Why are multiple versions necessary?

When running a RepProcessor and modifying a signal at timepoint T, data from future timepoints (t > T) might inadvertently influence the change, leading to data leakage during model training and testing. For example, if testing at T_test (where T_test ≥ T) and using data from t > T_test, future information contaminates the test.

The complexity increases when testing at multiple timepoints for a patient (e.g., T_test1 and T_test2, with T_test2 > T_test1). The allowed "horizon" for each test is:

  • For T_test1: t ≤ T_test1
  • For T_test2: t ≤ T_test2

Values generated by RepProcessors for t ≤ T_test1 may differ between these horizons, requiring snapshots ("versions") of the data as seen up to each timepoint. Efficient management of these versions is essential for performance and memory usage.

PidDynamicRec addresses these challenges by enabling efficient versioning.

Version Numbering

  • Version 0: The original data from the repository.
  • Versions 1+: Created and managed using PidDynamicRec tools, typically corresponding to different prediction timepoints.

Initializing a PidDynamicRec

PidDynamicRec inherits from PidRec and is initialized similarly, with the addition of specifying the number of versions to maintain (usually matching the number of prediction timepoints). Use the set_n_versions() method:

int init_from_rep(MedRepository *rep, int pid, vector<int> &sids_to_use, int n_versions);

Reading from a PidDynamicRec

To read data, specify both the signal and the version:

1
2
3
4
void *get(int sid, int version, int &len);
void *get(string &sig_name, int version, int &len);
void *uget(int sid, int version, UniversalSigVec &_usv);
void *uget(const string &sig_name, int version, UniversalSigVec &_usv);

Each PidRec maintains a usv object for thread safety and efficiency.

Modifying Versions in PidDynamicRec

The core purpose of PidDynamicRec is to create and manage versions that differ from the original. Initially, all versions reference version 0.

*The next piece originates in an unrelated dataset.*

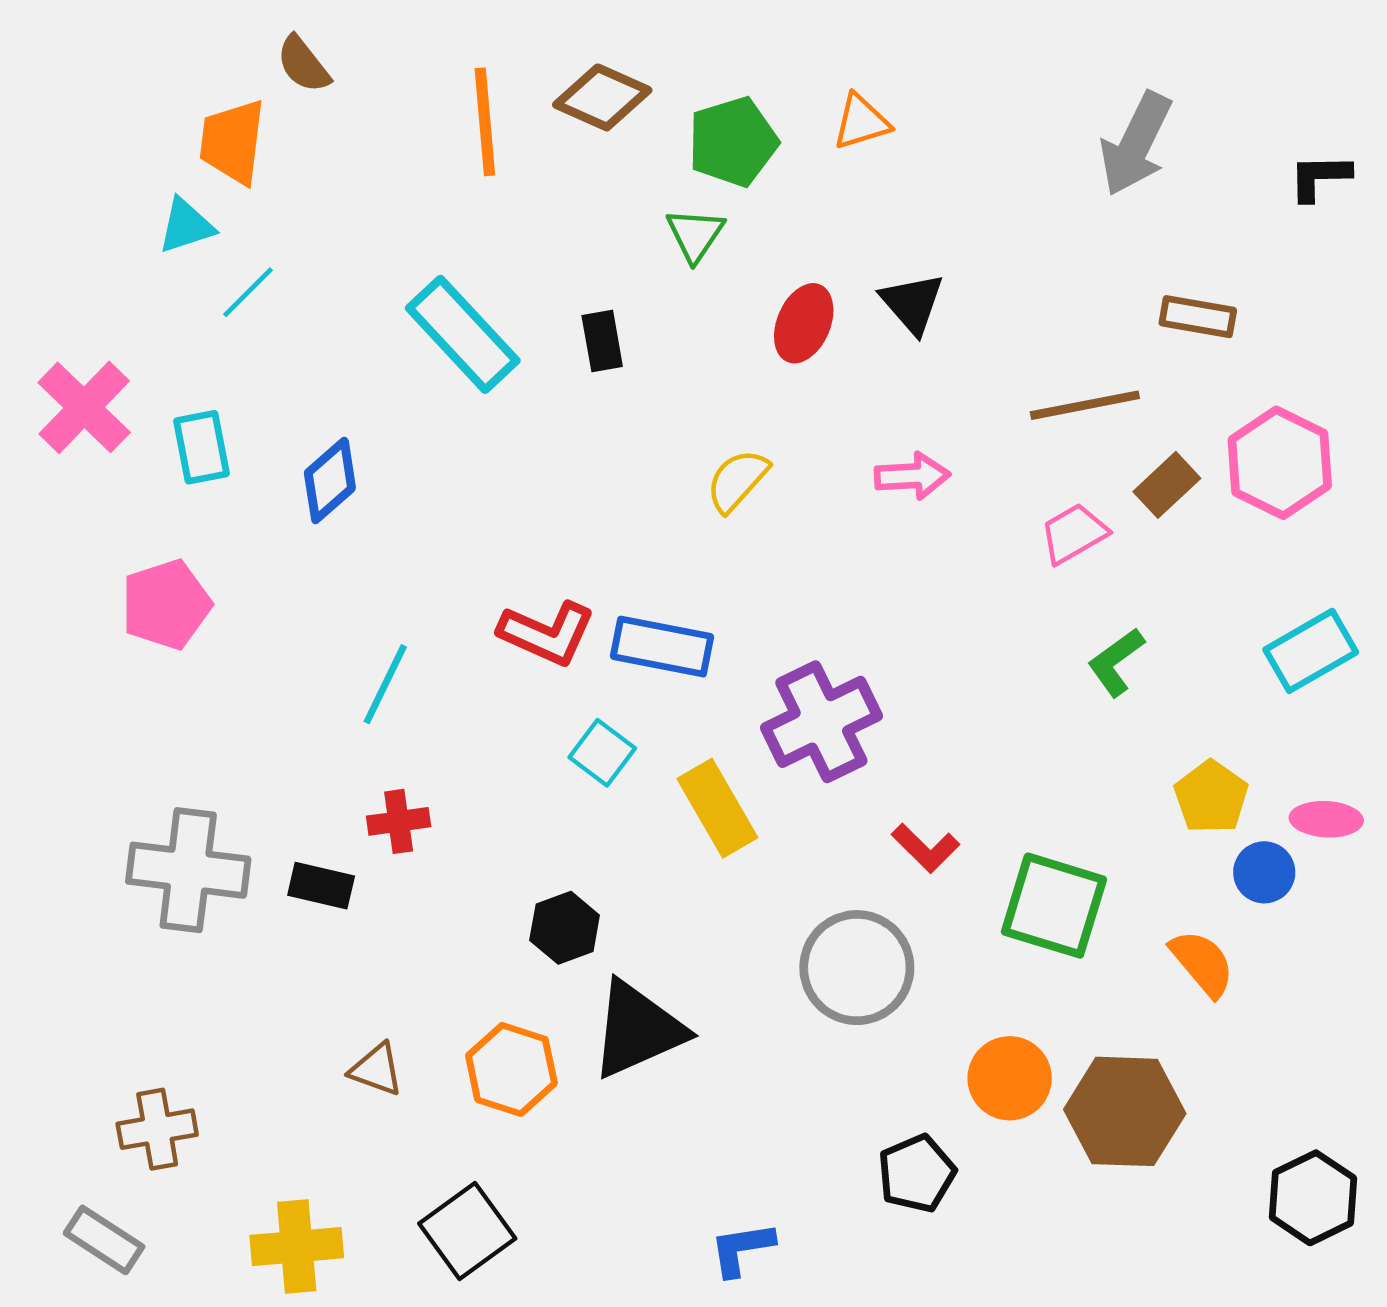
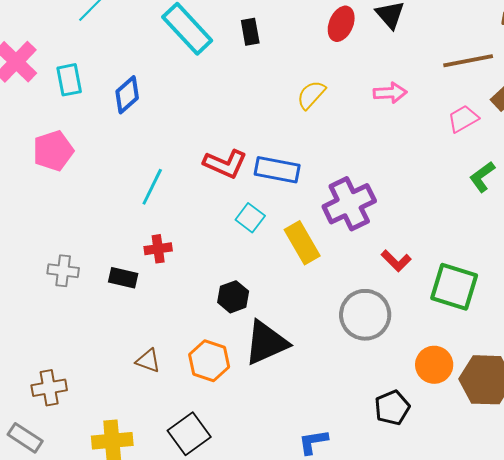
gray cross: (188, 870) -> (63, 271), size x0.6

Key methods for version management:

// Set a version to new data
int set_version_data(int sid, int version, void *datap, int len);

// Copy original data into a new version
int set_version_off_orig(int sid, int version);

// Point one version to another's data
int point_version_to(int sid, int v_src, int v_dst);

// Remove an element from a version
int remove(int sid, int version, int idx);

// Remove from one version and place in another
int remove(int sid, int v_in, int idx, int v_out);

// Change an element in a version
int change(int sid, int version, int idx, void *new_elem);

// Change in one version and copy to another
int change(int sid, int v_in, int idx, void *new_elem, int v_out);

// Batch update: changes and removals
int update(int sid, int v_in, vector<pair<int, void *>>& changes, vector<int>& removes);

// Batch update with value channel
int update(int sid, int v_in, int val_channel, vector<pair<int, float>>& changes, vector<int>& removes);

Example: Cleaning Glucose Signal

MedRepository rep;
int pid;
// ... load repository and set pid ...

PidDynamicRec pdr;
int sid = rep.sigs.sid("Glucose");
vector<int> sids = { sid };
pdr.init_from_rep(&rep, pid, sids, 1); // Initialize with one extra version

UniversalSigVec usv;
pdr.uget(sid, 0, usv); // Get original data

// Option 1: Create a new vector and set as version 1
vector<SDataVal> new_glu;
for (int i = 0; i < usv.len; i++) {
    if (usv.Val(i, 0) > 0) {
        SDataVal sdv;
        sdv.date = usv.Time(i, 0);
        sdv.val = (float)((int)usv.Val(i, 0));
        new_glu.push_back(sdv);
    }
}
pdr.set_version_data(sid, 1, &new_glu[0], (int)new_glu.size());

// Option 2: Batch update
vector<pair<int, float>> changes;
vector<int> removes;
for (int i = 0; i < usv.len; i++) {
    if (usv.Val(i, 0) > 0) {
        changes.push_back({i, (float)((int)usv.Val(i, 0))});
    } else {
        removes.push_back(i);
    }
}
pdr.update(sid, 1, 0, changes, removes);

// Read modified version
pdr.uget(sid, 1, usv);
// usv now contains the cleaned data

Efficiency: Version Pointing and Iteration

Often, multiple versions are identical (e.g., when only considering data up to a given timepoint). To optimize, versions can "point" to the same data, only splitting when changes are needed.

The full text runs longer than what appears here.